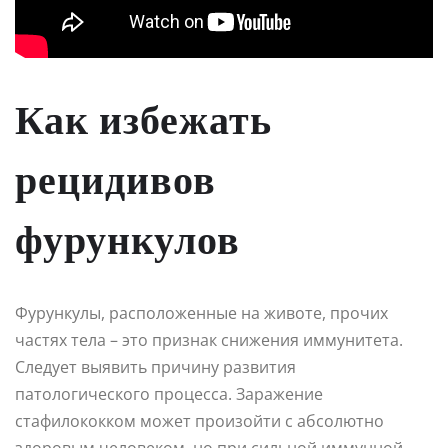
Как избежать
рецидивов
фурункулов
Фурункулы, расположенные на животе, прочих
частях тела – это признак снижения иммунитета.
Следует выявить причину развития
патологического процесса. Заражение
стафилококком может произойти с абсолютно
здоровым человеком, но при сильной иммунной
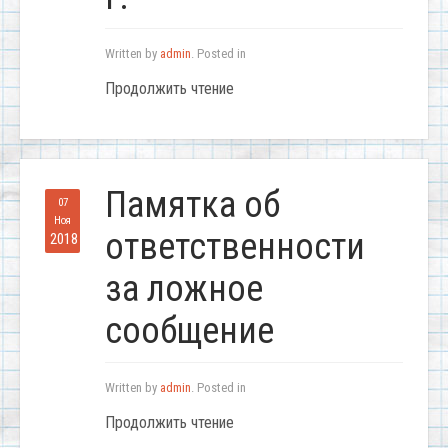
Written by
admin
. Posted in
Продолжить чтение
Памятка об
07
Ноя
ответственности
2018
за ложное
сообщение
Written by
admin
. Posted in
Продолжить чтение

════════

▸ ASSIGNMENT: Write out the entries again word for word. Do not include the pictures.

▸ TASK ANSWER:
Как избежать
рецидивов
фурункулов
Фурункулы, расположенные на животе, прочих
частях тела – это признак снижения иммунитета.
Следует выявить причину развития
патологического процесса. Заражение
стафилококком может произойти с абсолютно
здоровым человеком, но при сильной иммунной
Written by
admin
. Posted in
Продолжить чтение
Памятка об
07
Ноя
ответственности
2018
за ложное
сообщение
Written by
admin
. Posted in
Продолжить чтение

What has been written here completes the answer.